Moreover, no public policy is violated by allowing the amendment. Self-direction of investments may well be beneficial to participants. The language in Plan § 8.10 that exculpates the Trustee from certain liabilities after self-direction would seem to be designed to protect the Trustee, not the participants. Likewise, the form letter mentioned in the majority opinion (which the Plan did not require anyone to use) protects the Trustee with the language absolving the Trustee of liability. I agree that to the extent that including the exculpatory language in either § 8.10 or a form letter notified a participant of rights (or lack of them) that accrued upon self-direction, the language serves a purpose. One might contend that the exculpatory language merely informed participants of a release from liability provided by ERISA. In that regard, the exculpatory language in § 8.10 is virtually identical to that in 29 U.S.C. § 1104(c)(1)(B), which provides protection to fiduciaries with respect to a self-directed account “as determined under regulations of the Secretary [of Labor].” But to the extent that the Plan did not qualify under § 1104(c)(1)(B), which may well be the case, see In re Unisys Sav. Plan Litig., 74 F.3d 420, 448-48 (3d Cir.1996), the exculpatory language would be misleading.

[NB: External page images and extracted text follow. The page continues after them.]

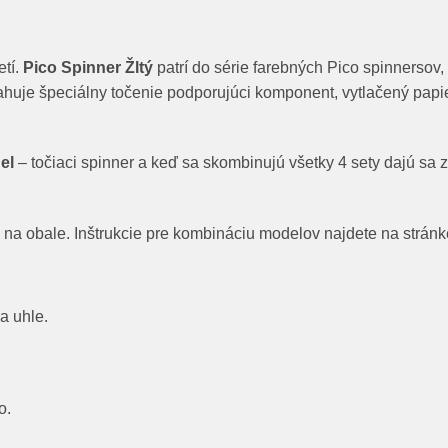
etí.
Pico Spinner Žltý
patrí do série farebných Pico spinnersov, v
huje špeciálny točenie podporujúci komponent, vytlačený papie
el
– točiaci spinner a keď sa skombinujú všetky 4 sety dajú s
 na obale. Inštrukcie pre kombináciu modelov najdete na stránk
a uhle.
o.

In fact, public policy would seem to favor recognizing the amendment. Everyone understood what was happening. In its brief in chief the Crosby Plaintiff speaks of “what the parties sought to accomplish — participant direction.” Small businesses like The Crosby Group have enough technical hoops to jump through in conducting their affairs without the imposition of an additional formality — in this case a document labeled “Plan Amendment” signed by all necessary parties. There is no reason to stretch the law to impose such a technical requirement. Cf. Mertens v. Hewitt Assoc., 508 U.S. 248, 262-63, 113 S.Ct. 2063, 124 L.Ed.2d 161 (1993) (in denying cause of action to participants, Court recognizes ERISA’s “ ‘subsidiary goal of containing pension costs’ ”) (quoting Alessi v. Raybestos-Manhattan, Inc., 451 U.S. 504, 515, 101 S.Ct. 1895, 68 L.Ed.2d 402 (1981)).

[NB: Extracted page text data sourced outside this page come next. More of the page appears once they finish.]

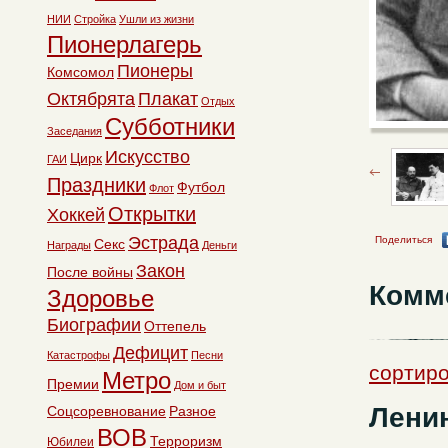
НИИ
Стройка
Ушли из жизни
Пионерлагерь
Пионеры
Комсомол
Октябрята
Плакат
Отдых
Субботники
Заседания
Искусство
Цирк
ГАИ
Праздники
Футбол
Флот
Открытки
Хоккей
Эстрада
Поделиться
Секс
Награды
Деньги
Закон
После войны
Комм
Здоровье
Биографии
Оттепель
Дефицит
Катастрофы
Песни
сортиро
Метро
Премии
Дом и быт
Ленин
Соцсоревнование
Разное
ВОВ
Терроризм
Юбилеи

*1254In short, I would affirm the district court’s ruling that the Plan was amended to provide that henceforth each participant would direct the investment of assets in the participant’s individual account. The record clearly supports a determination that (1) as of January 1, 1988, the Plan operated in that fashion; (2) all persons who needed to authorize a change (amendment) to the Plan gave such authorization for self-direction; (8) the document describing the new self-direction of the Plan satisfied the writing requirement of ERISA; and (4) requiring a more “formal” amendment, such as a document labeled “Plan Amendment” and signed by those with authority to amend, would have afforded no additional protection to the interests of the Plan participants.

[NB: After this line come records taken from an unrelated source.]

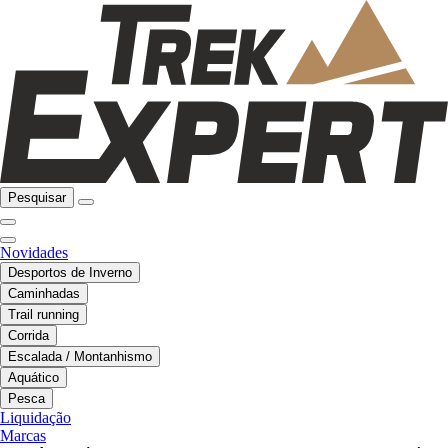
Pesquisar
Novidades
Desportos de Inverno
Caminhadas
Trail running
Corrida
Escalada / Montanhismo
Aquático
Pesca
Liquidação
Marcas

Unfortunately for Bank One, however, recognizing that the Plan was amended does not necessarily shield it from liability for losses from the self-directed investments in Hedged. No Plan amendment removed Bank One as Trustee of the Plan. As Trustee, Bank One still owed various fiduciary duties to the participants. I need not set forth all duties that might apply here. One will suffice. When Bank One provided Plan participants with a set of investments to choose from for their individual accounts, it had a duty to disclose material adverse information it possessed regarding any particular investment. See In re Unisys Sav. Plan Litig., 74 F.3d at 440-43. Here, the bank failed to disclose a critical piece of information— that Hedged had not been audited. As noted in the majority opinion, an audit would have disclosed fraud. I would remand for further proceedings regarding whether the Crosby Plaintiff can establish any losses arising from breach of fiduciary duty by Bank One after investments became self-directed and whether Bank One is entitled to escape liability under 29 U.S.C. § 1104(c)(1).

. The majority opinion notes the requirement of Plan § 14.02 that a Plan amendment must state an effective date. The Crosby Plaintiff's briefs do not complain about a violation of that requirement. The natural reading of the document is that self-direction was to begin immediately, and everyone acted as if that were the case.